## Exercise objective
Copy exactly the lines of the records below, starting at the line that contains "développée par le" and continuing through the last line, both included; omit any pictures.

## Exercise data
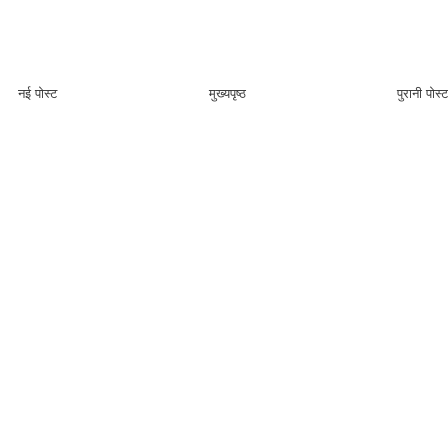
नई पोस्ट
मुख्यपृष्ठ
पुरानी पोस्ट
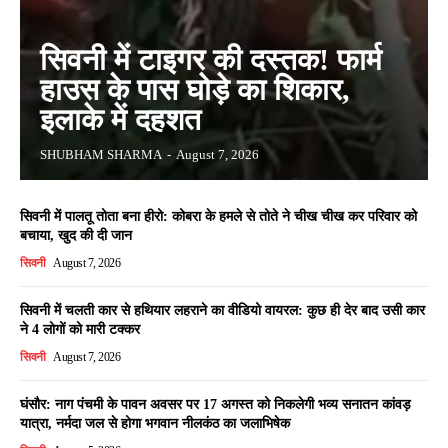
सिवनी में टाइगर की दस्तक! फार्म
हाउस के पास घोड़े का शिकार,
इलाके में दहशत
SHUBHAM SHARMA
-
August 7, 2026
सिवनी में पालतू तोता बना हीरो: कोबरा के हमले से तोते ने चीख चीख कर परिवार को
बचाया, खुद की दी जान
सिवनी
August 7, 2026
सिवनी में चलती कार से हथियार लहराने का वीडियो वायरल: कुछ ही देर बाद उसी कार
ने 4 लोगों को मारी टक्कर
सिवनी
August 7, 2026
घंसौर: नाग पंचमी के पावन अवसर पर 17 अगस्त को निकलेगी भव्य सनातन कांवड़
यात्रा, नर्मदा जल से होगा भगवान नीलकंठ का जलाभिषेक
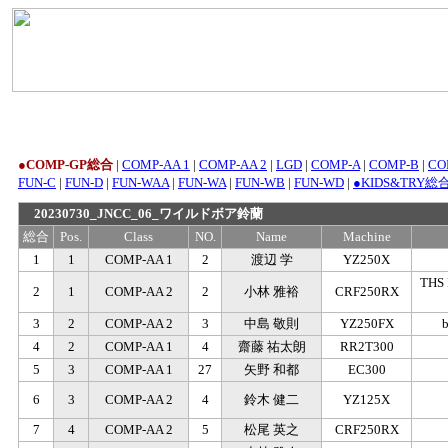
●COMP-GP総合
|
COMP-AA 1
|
COMP-AA 2
|
LGD
|
COMP-A
|
COMP-B
|
CO
FUN-C
|
FUN-D
|
FUN-WAA
|
FUN-WA
|
FUN-WB
|
FUN-WD
|
●KIDS&TRY総
20230730_JNCC_06_ワイルドボア鈴蘭
総合
Pos.
Class
NO.
Name
Machine
1
1
COMP-AA 1
2
渡辺 学
YZ250X
THS
2
1
COMP-AA 2
2
小林 雅裕
CRF250RX
3
2
COMP-AA 2
3
中島 敬則
YZ250FX
4
2
COMP-AA 1
4
齋藤 祐太朗
RR2T300
5
3
COMP-AA 1
27
矢野 和都
EC300
6
3
COMP-AA 2
4
鈴木 健二
YZ125X
7
4
COMP-AA 2
5
松尾 英之
CRF250RX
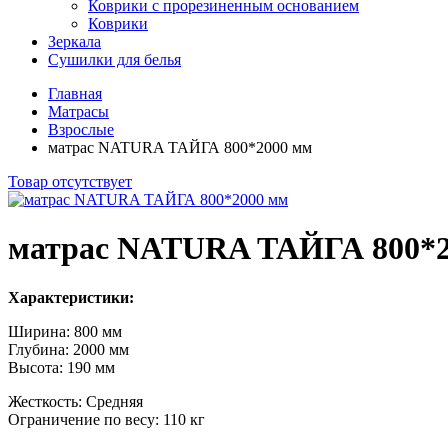
Коврики с прорезиненным основанием
Коврики
Зеркала
Сушилки для белья
Главная
Матрасы
Взрослые
матрас NATURA ТАЙГА 800*2000 мм
Товар отсутствует
матрас NATURA ТАЙГА 800*2
Характеристики:
Ширина: 800 мм
Глубина: 2000 мм
Высота: 190 мм
Жесткость: Средняя
Ограничение по весу: 110 кг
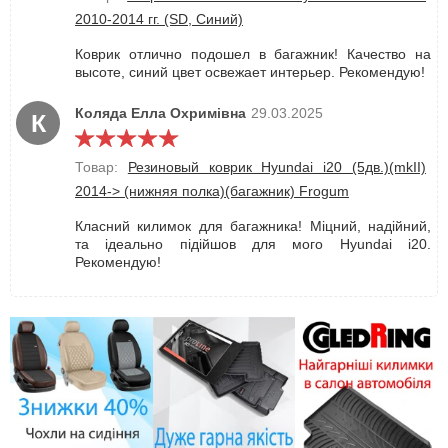
2010-2014 гг. (SD, Синий)
Коврик отлично подошел в багажник! Качество на
высоте, синий цвет освежает интерьер. Рекомендую!
Коляда Елла Охримівна
29.03.2025
К
Товар:
Резиновый коврик Hyundai i20 (5дв.)(mkII)
2014-> (нижняя полка)(багажник) Frogum
Класний килимок для багажника! Міцний, надійний,
та ідеально підійшов для мого Hyundai i20.
Рекомендую!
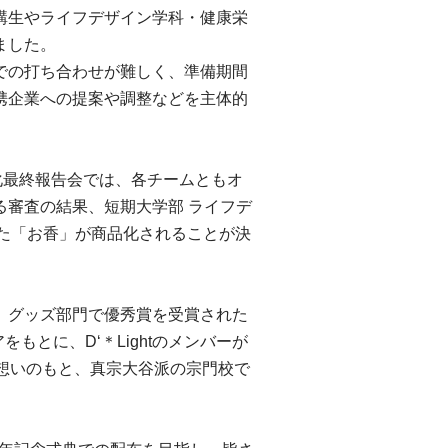
講生やライフデザイン学科・健康栄
ました。
での打ち合わせが難しく、準備期間
携企業への提案や調整などを主体的
化最終報告会では、各チームともオ
る審査の結果、短期大学部 ライフデ
された「お香」が商品化されることが決
」グッズ部門で優秀賞を受賞された
もとに、D‘＊Lightのメンバーが
想いのもと、真宗大谷派の宗門校で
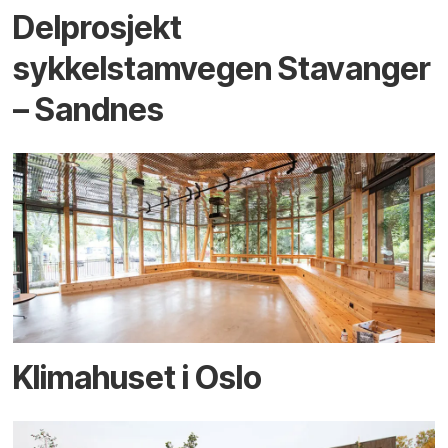
Delprosjekt
sykkelstamvegen Stavanger
– Sandnes
Klimahuset i Oslo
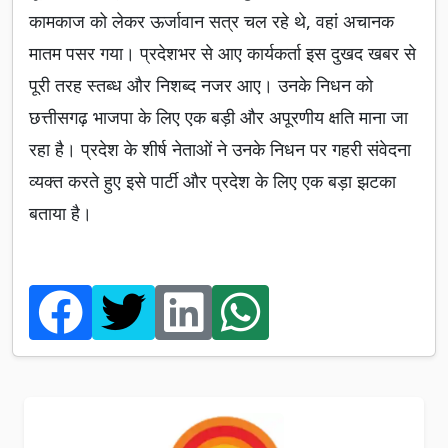
कामकाज को लेकर ऊर्जावान सत्र चल रहे थे, वहां अचानक
मातम पसर गया। प्रदेशभर से आए कार्यकर्ता इस दुखद खबर से
पूरी तरह स्तब्ध और निशब्द नजर आए। उनके निधन को
छत्तीसगढ़ भाजपा के लिए एक बड़ी और अपूरणीय क्षति माना जा
रहा है। प्रदेश के शीर्ष नेताओं ने उनके निधन पर गहरी संवेदना
व्यक्त करते हुए इसे पार्टी और प्रदेश के लिए एक बड़ा झटका
बताया है।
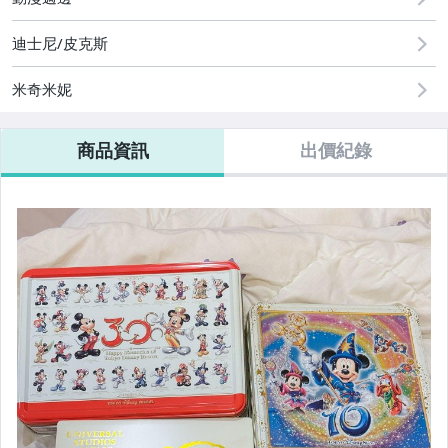
迪士尼/皮克斯
米奇米妮
商品資訊
出價紀錄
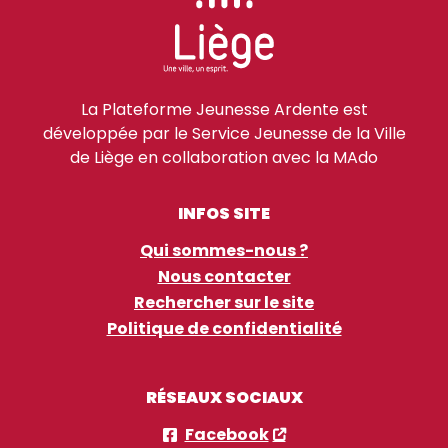
La Plateforme Jeunesse Ardente est
développée par le Service Jeunesse de la Ville
de Liège en collaboration avec la MAdo
INFOS SITE
Qui sommes-nous ?
Nous contacter
Rechercher sur le site
Politique de confidentialité
RÉSEAUX SOCIAUX
Facebook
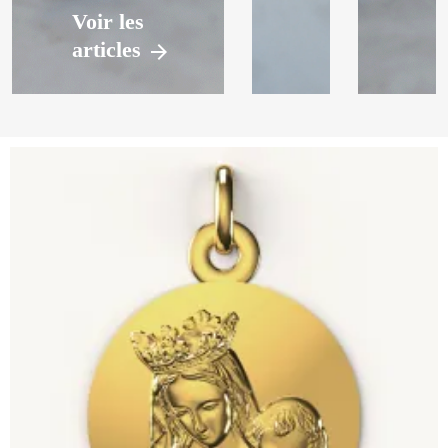
Voir les
articles

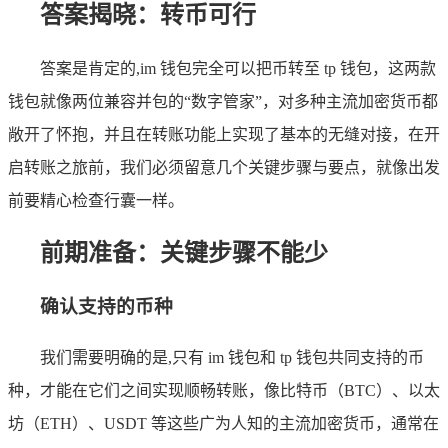
答案揭晓：转币可行
答案是肯定的,im 钱包完全可以把币转至 tp 钱包，这两款
钱包就像两位兼容并包的“数字管家”，对多种主流加密货币都
敞开了怀抱，并且在转账功能上实现了基本的无缝对接，在开
启转账之旅前，我们必须留意几个关键步骤与要点，就像出发
前要精心检查行囊一样。
前期准备：关键步骤不能少
确认支持的币种
我们需要明确的是,只有 im 钱包和 tp 钱包共同支持的币
种，才能在它们之间实现顺畅转账，像比特币（BTC）、以太
坊（ETH）、USDT 等这些广为人知的主流加密货币，通常在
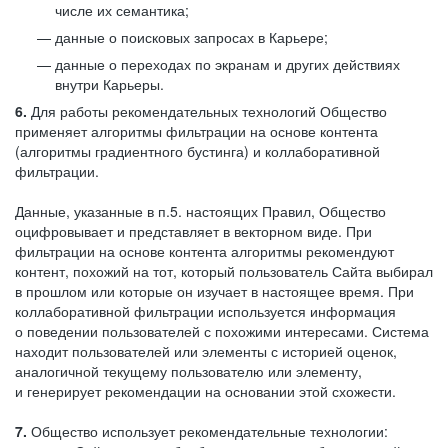
числе их семантика;
данные о поисковых запросах в Карьере;
данные о переходах по экранам и других действиях
внутри Карьеры.
6.
Для работы рекомендательных технологий Общество
применяет алгоритмы фильтрации на основе контента
(алгоритмы градиентного бустинга) и коллаборативной
фильтрации.
Данные, указанные в п.5. настоящих Правил, Общество
оцифровывает и представляет в векторном виде. При
фильтрации на основе контента алгоритмы рекомендуют
контент, похожий на тот, который пользователь Сайта выбирал
в прошлом или которые он изучает в настоящее время. При
коллаборативной фильтрации используется информация
о поведении пользователей с похожими интересами. Система
находит пользователей или элементы с историей оценок,
аналогичной текущему пользователю или элементу,
и генерирует рекомендации на основании этой схожести.
7.
Общество использует рекомендательные технологии:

## Output for this task
développée par le Service Jeunesse de la Ville
de Liège en collaboration avec la MAdo
INFOS SITE
Qui sommes-nous ?
Nous contacter
Rechercher sur le site
Politique de confidentialité
RÉSEAUX SOCIAUX
Facebook
Voir les
articles

答案揭晓：转币可行
答案是肯定的,im 钱包完全可以把币转至 tp 钱包，这两款
钱包就像两位兼容并包的“数字管家”，对多种主流加密货币都
敞开了怀抱，并且在转账功能上实现了基本的无缝对接，在开
启转账之旅前，我们必须留意几个关键步骤与要点，就像出发
前要精心检查行囊一样。
前期准备：关键步骤不能少
确认支持的币种
我们需要明确的是,只有 im 钱包和 tp 钱包共同支持的币
种，才能在它们之间实现顺畅转账，像比特币（BTC）、以太
坊（ETH）、USDT 等这些广为人知的主流加密货币，通常在
числе их семантика;
данные о поисковых запросах в Карьере;
данные о переходах по экранам и других действиях
внутри Карьеры.
6.
Для работы рекомендательных технологий Общество
применяет алгоритмы фильтрации на основе контента
(алгоритмы градиентного бустинга) и коллаборативной
фильтрации.
Данные, указанные в п.5. настоящих Правил, Общество
оцифровывает и представляет в векторном виде. При
фильтрации на основе контента алгоритмы рекомендуют
контент, похожий на тот, который пользователь Сайта выбирал
в прошлом или которые он изучает в настоящее время. При
коллаборативной фильтрации используется информация
о поведении пользователей с похожими интересами. Система
находит пользователей или элементы с историей оценок,
аналогичной текущему пользователю или элементу,
и генерирует рекомендации на основании этой схожести.
7.
Общество использует рекомендательные технологии:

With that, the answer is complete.